Want to share your content on R-bloggers? click here if you have a blog, or here if you don't.
Getting More Granular
Where we’re going
In having noticed the crime rates heading up over the last few years, taking a better look seemed more important. I want to first look at “CRIME” before looking into “TRAFFIC” in the data set. It sounds more interesting and I hope the results don’t keep me up at night.
What we’ll do in this post
- Load the csv, format the data
- This will all be hidden and can be found in the previous post (Part 1)
- Look into apparent growth in crime rates from 2012 – 2014
- We’ll focus only on those that fit the “ISCRIME” definition and not “ISTRAFFIC”
Let’s dive in!
Exploration of Data
Data provided by https://www.denvergov.org/opendata/dataset/city-and-county-of-denver-crime
Data Import & Formatting – shown in prior post: Crime Analysis – Denver-Part 1
Looking at Crime Incidents by Year
df = data %>% filter(IS_CRIME==1) %>% filter(year!=max(year(date))) %>% group_by(year) %>% summarise(incidents=sum(IS_CRIME)) %>% arrange(year) p = ggplot(df,aes(x=year,y=incidents,label=incidents)) p + geom_bar(stat='identity') + geom_text(face='bold',size=6,col='white',vjust=1)+ ggtitle('Crime Volume by Year') + xlab('Year') + ylab('Incidents') + theme(plot.title = element_text(hjust = 0.5))

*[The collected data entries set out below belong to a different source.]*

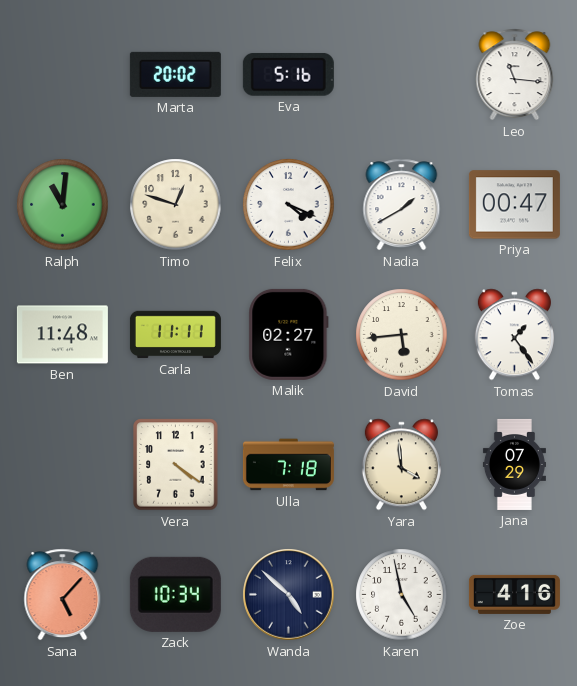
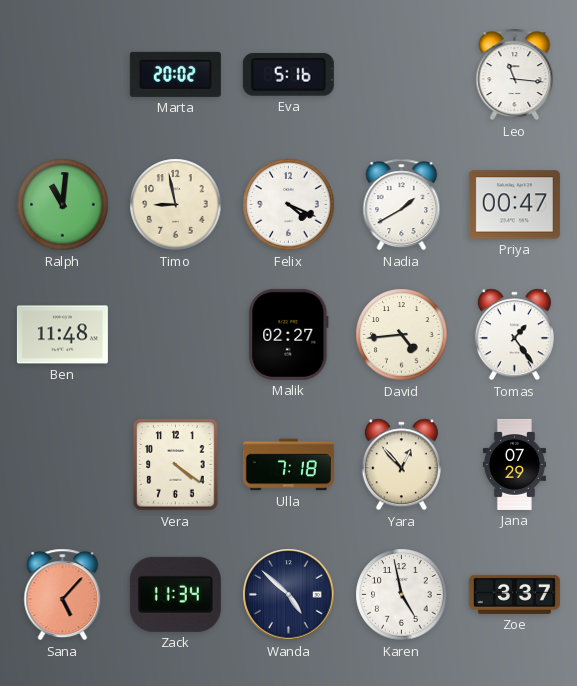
Timo: 12:48 -> 8:58
Carla: 11:11 -> none
David: 5:44 -> 4:44
Yara: 3:59 -> 12:53
Zack: 10:34 -> 11:34
Zoe: 4:16 -> 3:37
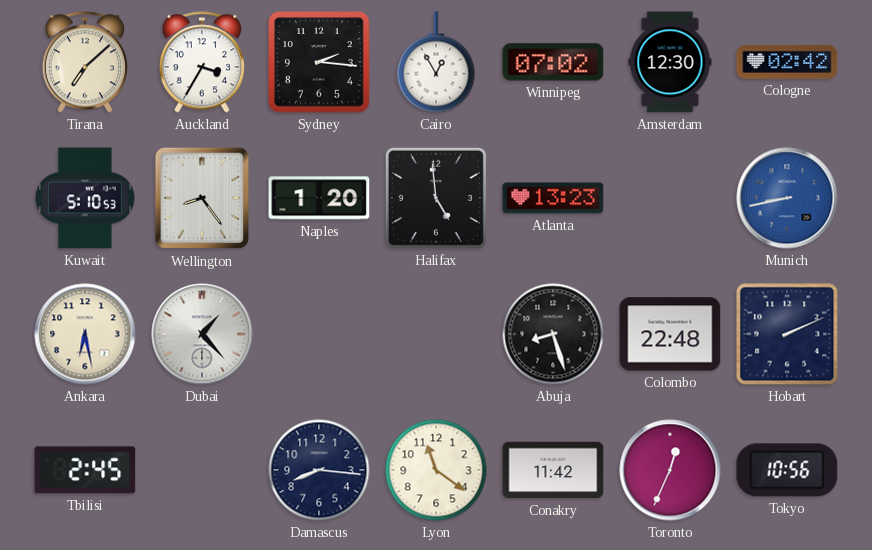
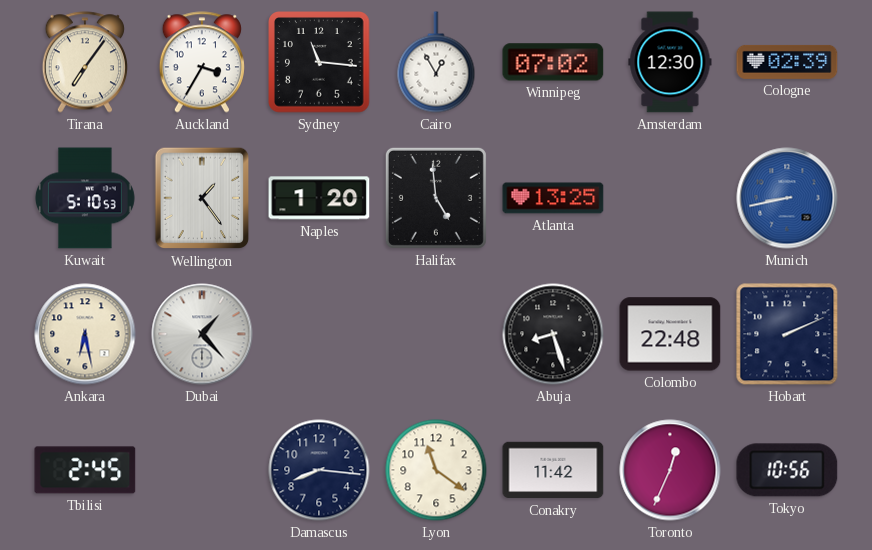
Tirana: 7:08 -> 7:06
Sydney: 2:16 -> 11:16
Cologne: 02:42 -> 02:39
Wellington: 8:24 -> 1:24
Atlanta: 13:23 -> 13:25
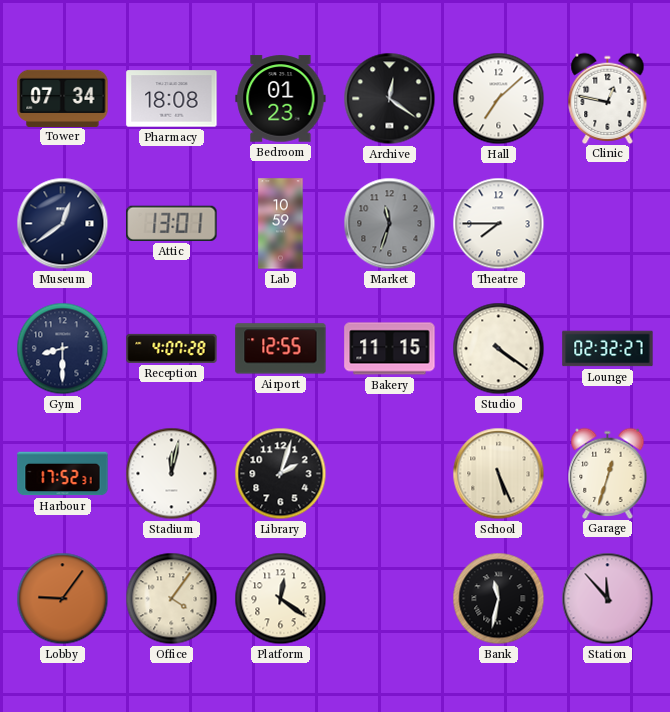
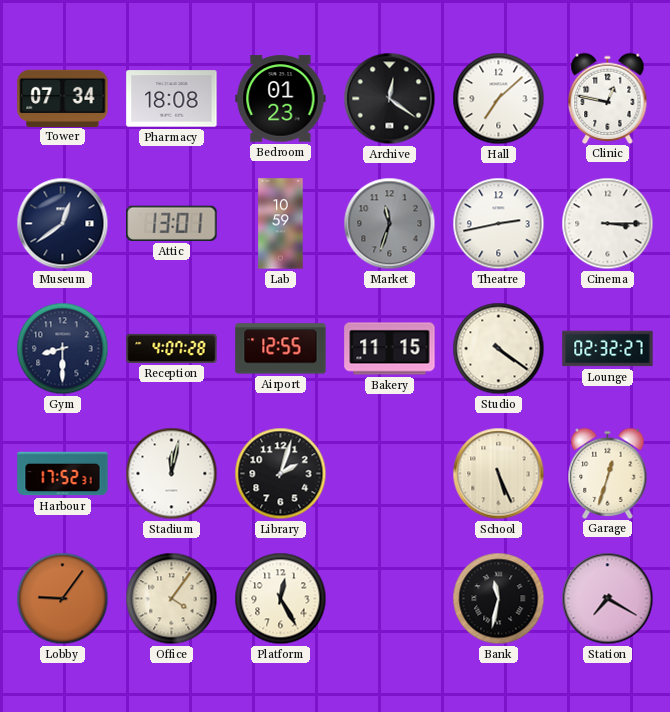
Theatre: 7:45 -> 2:43
Cinema: none -> 3:15
Platform: 12:21 -> 12:25
Station: 11:53 -> 7:20
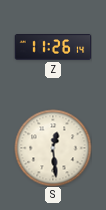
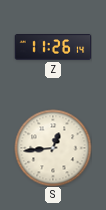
S: 12:29 -> 12:44
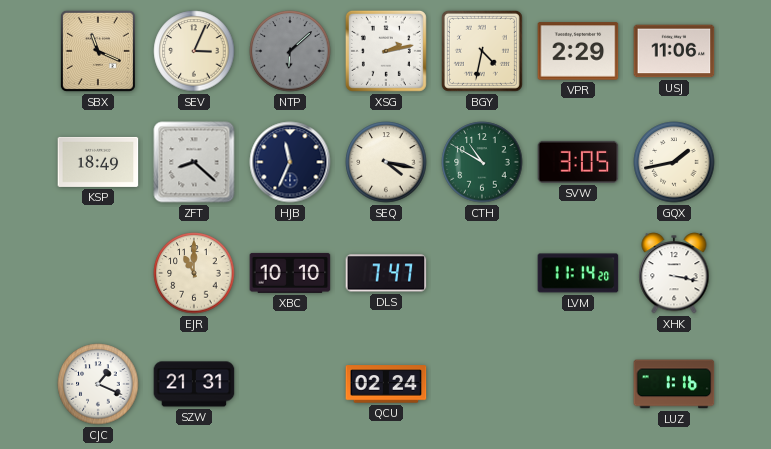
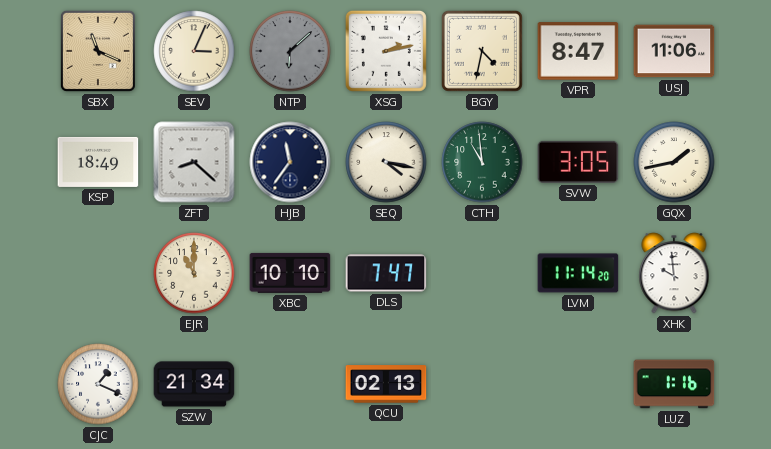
VPR: 2:29 -> 8:47
HJB: 11:34 -> 11:36
CTH: 10:50 -> 10:59
XHK: 3:17 -> 9:59
SZW: 21:31 -> 21:34
QCU: 02:24 -> 02:13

df = data %>% filter(IS_CRIME==1) %>% filter(year!=max(year(date))) %>% group_by(year) %>% summarise(incidents=sum(IS_CRIME)) %>% arrange(year) %>% mutate(year,YoYPercentageChange=round(100*(incidents-lag(incidents))/lag(incidents)),0) df = df[!is.na(df$YoYPercentageChange),] p = ggplot(df,aes(x=year,y=YoYPercentageChange,label=YoYPercentageChange)) p + geom_bar(stat='identity') + geom_text(face='bold',size=6,col='white',vjust=1)+ ggtitle('Crime Percentage Change Year-Over-Year') + xlab('Year') + ylab('YoY Incident % Change') + theme(plot.title = element_text(hjust = 0.5))
Observations
- Crime rose the most between 2013 and 2012 (39% increase)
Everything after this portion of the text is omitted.